(Data records)
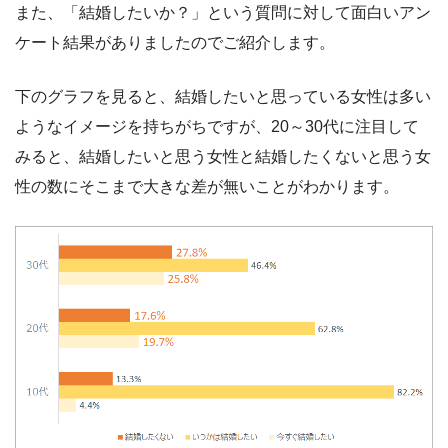
また、「結婚したいか？」という質問に対して面白いアン
ケート結果がありましたのでご紹介します。
下のグラフを見ると、結婚したいと思っている女性は多い
ようなイメージを持ちがちですが、20～30代に注目して
みると、結婚したいと思う女性と結婚したくないと思う女
性の数にそこまで大きな差が無いことがわかります。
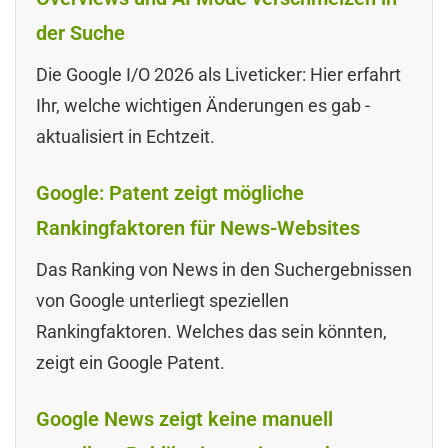
der Suche
Die Google I/O 2026 als Liveticker: Hier erfahrt
Ihr, welche wichtigen Änderungen es gab -
aktualisiert in Echtzeit.
Google: Patent zeigt mögliche
Rankingfaktoren für News-Websites
Das Ranking von News in den Suchergebnissen
von Google unterliegt speziellen
Rankingfaktoren. Welches das sein könnten,
zeigt ein Google Patent.
Google News zeigt keine manuell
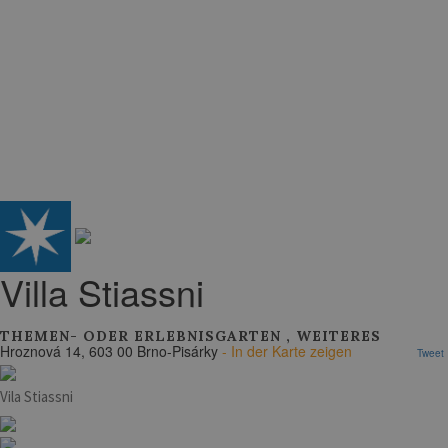
Villa Stiassni
THEMEN- ODER ERLEBNISGARTEN
,
WEITERES
Hroznová 14, 603 00 Brno-Pisárky
- In der Karte zeigen
Tweet
Vila Stiassni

● **Task**
Please restate word for word each line from the one containing "Google News zeigt keine manuell" to the end of the data above, without the pictures.

● **Problem solution**
Google News zeigt keine manuell
Villa Stiassni
THEMEN- ODER ERLEBNISGARTEN
,
WEITERES
Hroznová 14, 603 00 Brno-Pisárky
- In der Karte zeigen
Tweet
Vila Stiassni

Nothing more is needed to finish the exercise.